Mais si! Nous sommes tous devins, nous sommes tous des herméneutes, nous devinons tous (ou devrions tous tenter de deviner) les signes que "Mère Nature" nous envoie, que ce soit consciemment (parfois?) ou inconsciemment (très souvent). Marie accomplit ainsi vaillamment "sa longue et lourde tâche" de chienne beauceronne en devinant les signes que la Nature lui envoie.
(Mais nous autres modernes avons choisi d'autres voies, comme celle tracée par Emmanuel Kant pour les scientifiques -eux seuls?- dès le début de la préface à la deuxième édition de "Critique de la raison pure":
"La raison, tenant d’une main ses principes, qui seuls peuvent donner valeur de lois à des phénomènes concordants, et de l’autre l’expérimentation qu’elle a conçue d’après ceux-ci, doit s’approcher de la nature, certes pour être instruite par elle, mais non toutefois comme un élève, prêt à entendre tout ce que le maître veut, mais en la qualité d’un juge en exercice, qui contraint les témoins à répondre aux questions qu’il leur soumet." )
Thom n'est pas du tout sur la longueur d'onde kantienne en ce qui concerne les mathématiciens: "Je verrais volontiers dans le mathématicien un perpétuel nouveau-né qui babille devant la nature; seuls ceux qui savent écouter la réponse de Mère Nature arriveront plus tard à ouvrir le dialogue avec elle et à maîtriser une nouvelle langue.
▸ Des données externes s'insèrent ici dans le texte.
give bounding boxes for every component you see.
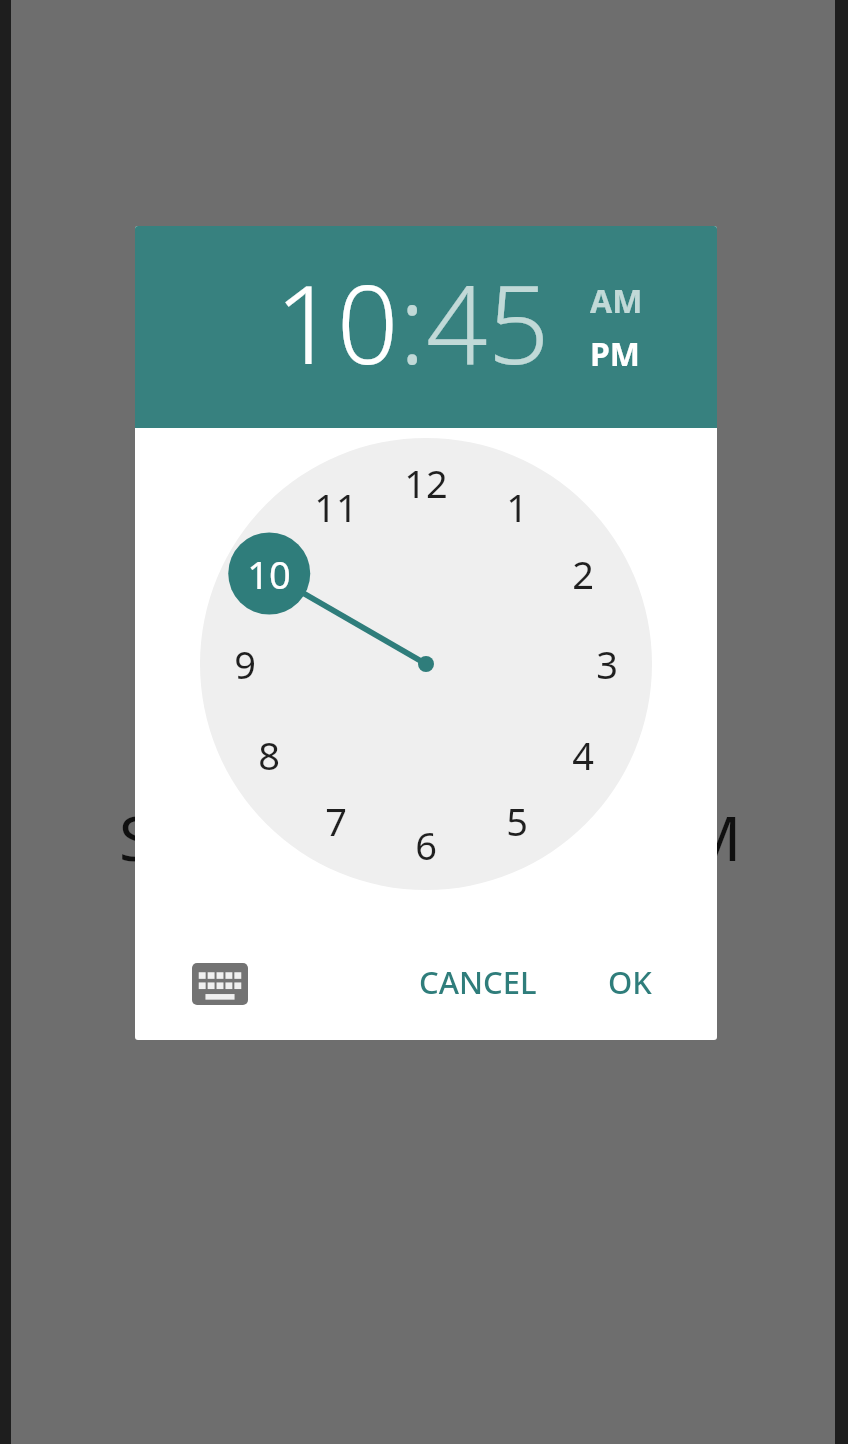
staticText: Select time 10:45 AM 0	[100, 795, 760, 875]
button[interactable]: PM	[590, 331, 670, 377]
staticText: 9	[234, 638, 256, 690]
staticText: 1	[506, 481, 528, 533]
staticText: 45	[426, 249, 550, 396]
staticText: 6	[415, 819, 437, 871]
button[interactable]: 3	[572, 634, 642, 694]
button[interactable]: 5	[482, 791, 552, 851]
button[interactable]: Switch to text input mode	[185, 953, 255, 1015]
button[interactable]: 11	[301, 477, 371, 537]
staticText: AM	[590, 279, 643, 323]
staticText: 10	[275, 249, 399, 396]
button[interactable]: 4	[548, 725, 618, 785]
staticText: 3	[596, 638, 618, 690]
staticText: 2	[572, 548, 594, 600]
staticText: 5	[506, 795, 528, 847]
staticText: :	[399, 249, 426, 396]
button[interactable]: 6	[391, 815, 461, 875]
staticText: 10	[247, 548, 291, 600]
button[interactable]: 1	[482, 477, 552, 537]
button[interactable]: 8	[234, 725, 304, 785]
button[interactable]: 2	[548, 544, 618, 604]
staticText: 8	[258, 729, 280, 781]
staticText: 11	[314, 481, 358, 533]
staticText: 7	[325, 795, 347, 847]
button[interactable]: 9	[210, 634, 280, 694]
staticText: 4	[572, 729, 594, 781]
button[interactable]: 12	[391, 453, 461, 513]
button[interactable]: AM	[590, 278, 670, 324]
staticText: PM	[590, 332, 641, 376]
staticText: 12	[404, 457, 448, 509]
button[interactable]: 10	[234, 544, 304, 604]
button[interactable]: 10	[275, 249, 399, 396]
button[interactable]: 45	[426, 249, 550, 396]
staticText: CANCEL	[419, 961, 537, 1003]
button[interactable]: OK	[587, 948, 672, 1016]
button[interactable]: CANCEL	[410, 948, 545, 1016]
staticText: OK	[608, 961, 652, 1003]
button[interactable]: 7	[301, 791, 371, 851]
Les autres ne feront que babiller, bourdonner dans le vide -bombinans in vacuo. Et où, me direz-vous, le mathématicien pourrait-il entendre la réponse de la nature? La voix de la réalité est dans le sens du symbole." (MMM, "De l'icône au symbole", conclusion)
jc
25/01/2020
Wiki: "La divination est la pratique occulte et métaphysique visant à découvrir ce qui est inconnu : l'avenir, le caché, le passé, les trésors, les maladies invisibles, les secrets, les mystères, etc. et cela par des moyens non rationnels."
Les matheux passent leur temps à ça: découvrir un énoncé (conjecturer) puis le prouver. Jeu de devinettes, bourdonnement dans le vide¹, sauf lorsqu'on a la conscience ou l'intuition d'engager le dialogue avec Mère Nature (cf. la citation de Thom dans mon commentaire précédent) auquel cas on peut peut-être parler de divination.
La citation préférée (de loin) de Thom est héraclitéenne: "Le Maître dont l'oracle est à Delphes ne dit ni ne cache, il signifie.", que Thom traduit en "La Nature nous envoie des signes qu'il nous appartient d'interpréter", et que je traduis par ce que je pense être dans l'esprit de Guénon et de PhG: "Dieu nous envoie des signes des temps qu'il nous appartient identifier et dont nous avons ensuite à deviner la signification".
Ne serait-ce que pour cette simple raison il faut lire le tome III-1 de "La Grâce de l'Histoire" (1€ en format kindle)
¹: Je ne serais pas étonné d'apprendre un jour que le départ de Grothendieck de la communauté mathématique (au début des années 1970) ait eu un rapport avec le "bombinans in vacuo" de la citation thomienne de mon précédent commentaire. Car Grothendieck consacre un livre ("La clef des songes") à dire comment il dialogue avec Dieu.